How To Pay For Long-Term Care

However, long-term care can be expensive if you don't save and plan for it. Although your medical insurance may cover some long-term care costs, generally a lot of left for you to take care of yourself. One of the best ways to ensure that you will have the money you need to pay for long-term care is by purchasing a long-term care policy. The two primary types of long-term care policies are traditional polices and hybrid polices. Here are a few things that you need to know about how hybrid polices differ from traditional polices.

The Cost Is Set

With a hybrid policy, the cost is set. You are going to pay a set premium every year for a set amount of years. For example, you will pay a premium of $8,000 for ten years. After the ten years have passed, your policy will be fully paid off, and you will be able to use it for the duration of your life. The price for the police will not increase over time, and you can rest assured that it is paid off and you'll have access to it when you need it.

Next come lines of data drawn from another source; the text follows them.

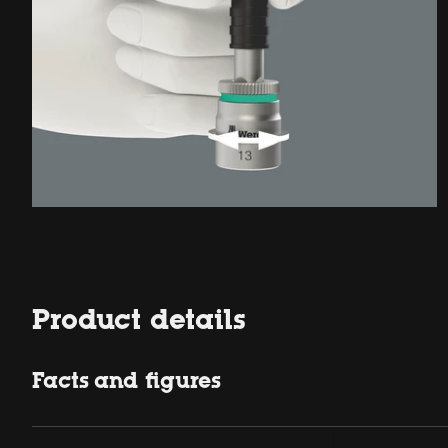
Product details
Facts and figures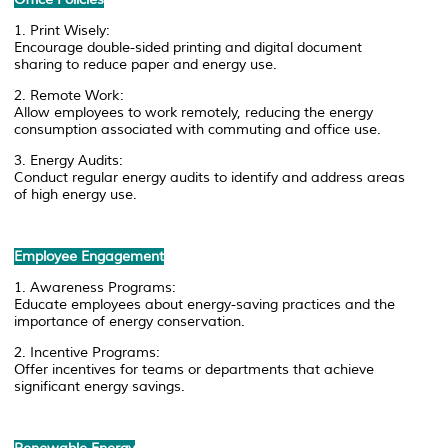
1. Print Wisely:
Encourage double-sided printing and digital document
sharing to reduce paper and energy use.
2. Remote Work:
Allow employees to work remotely, reducing the energy
consumption associated with commuting and office use.
3. Energy Audits:
Conduct regular energy audits to identify and address areas
of high energy use.
Employee Engagement
1. Awareness Programs:
Educate employees about energy-saving practices and the
importance of energy conservation.
2. Incentive Programs:
Offer incentives for teams or departments that achieve
significant energy savings.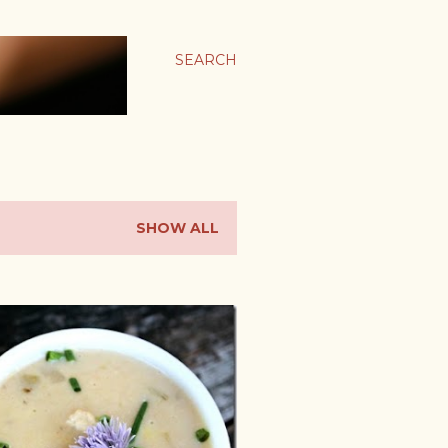
SEARCH
SHOW ALL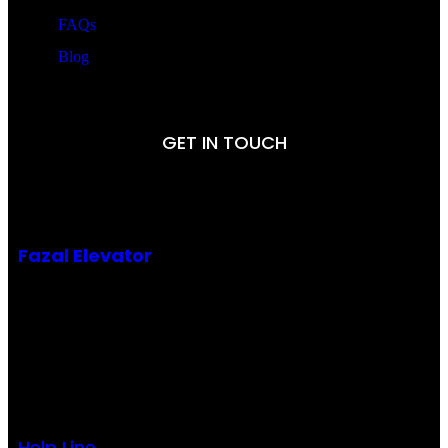
FAQs
Blog
GET IN TOUCH
Fazal Elevator
Office # 9, 3rd Floor
Gold Palace, Defence More, Main Boulevard DHA,
Lahore-Pakistan
Help Line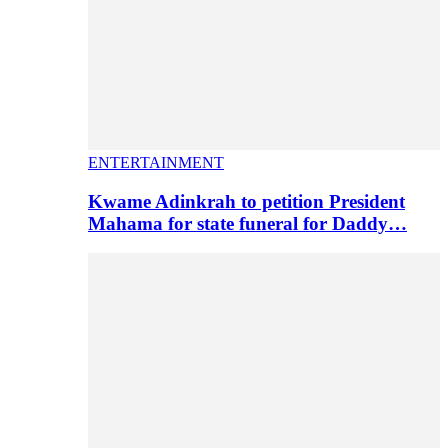
ENTERTAINMENT
Kwame Adinkrah to petition President
Mahama for state funeral for Daddy…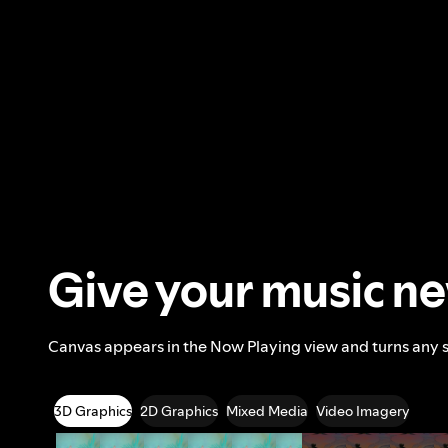
Give your music n
Canvas appears in the Now Playing view and turns any 
3D Graphics
2D Graphics
Mixed Media
Video Imagery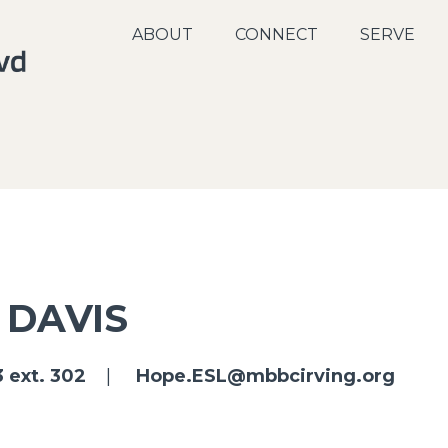
ABOUT
CONNECT
SERVE
 DAVIS
 ext. 302
|
Hope.ESL@mbbcirving.org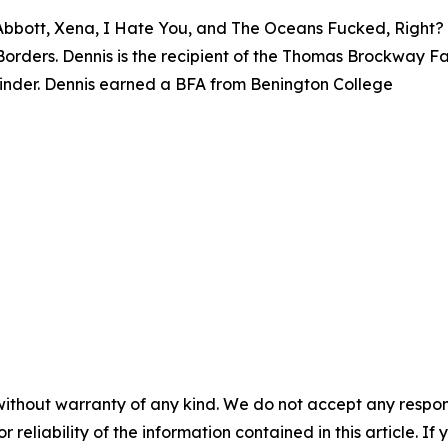
 Abbott, Xena, I Hate You, and The Oceans Fucked, Right? 
rders. Dennis is the recipient of the Thomas Brockway Fa
binder. Dennis earned a BFA from Benington College
without warranty of any kind. We do not accept any responsib
r reliability of the information contained in this article. I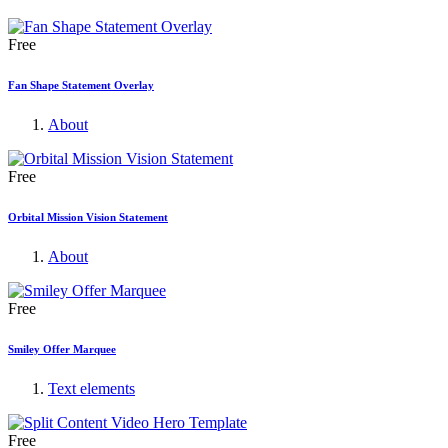
Free
Fan Shape Statement Overlay
About
Free
Orbital Mission Vision Statement
About
Free
Smiley Offer Marquee
Text elements
Free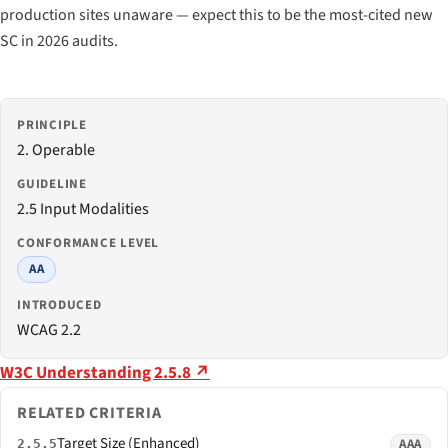
production sites unaware — expect this to be the most-cited new
SC in 2026 audits.
PRINCIPLE
2. Operable
GUIDELINE
2.5 Input Modalities
CONFORMANCE LEVEL
AA
INTRODUCED
WCAG 2.2
W3C Understanding 2.5.8 ↗
RELATED CRITERIA
Target Size (Enhanced)
AAA
2.5.5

In contrast, with a traditional long-term care policy, you will have to pay a premium every year for as long as you want to be covered by the long-term care policy. You may also face increased rates over time. For example, you may have to pay $2,000 dollar premium per year for coverage for the rest of your life. If you fail to pay the premium one year, you'll lose the coverage that you paid for.

You Can Get A Refund While Alive

With a hybrid policy you can get a refund if you don't use the benefits. Most hybrid polices are set-up so that you can get a significant part of the premium back if you decide to cancel the policy after it is paid in full when you are still alive. This makes your hybrid long-term care policy also a great savings tool; it can give you direct access to cash if you ever need it.

Your Heirs Can Get A Refund

If you don't use your long-term care policy and you die, your heirs can still get back some of the money that you invested in the policy. Your heirs could potentially get back as much money as you invested into your long-term care policy when you pass away. This provides another way of saving money to take care of yourself and your family at the same time.